====== Records for the task
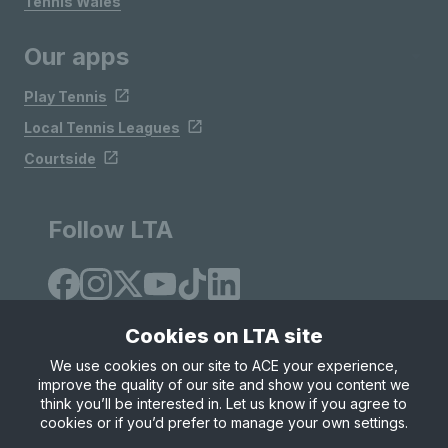
Tennis Wales
Our apps
Play Tennis
Local Tennis Leagues
Courtside
Follow LTA
Cookies on LTA site
We use cookies on our site to ACE your experience,
improve the quality of our site and show you content we
Site Map
Privacy & Cookies
Terms & Conditions
think you’ll be interested in. Let us know if you agree to
© Copyright 2026 LTA Operations Limited
cookies or if you’d prefer to manage your own settings.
============
_Your assignment_
Where the line containing "Play Tennis" appears, begin a word-for-word copy and carry it through the last line of the listing, leaving out all other lines.

_Response to this task_
Play Tennis
Local Tennis Leagues
Courtside
Follow LTA
Cookies on LTA site
We use cookies on our site to ACE your experience,
improve the quality of our site and show you content we
Site Map
Privacy & Cookies
Terms & Conditions
think you’ll be interested in. Let us know if you agree to
© Copyright 2026 LTA Operations Limited
cookies or if you’d prefer to manage your own settings.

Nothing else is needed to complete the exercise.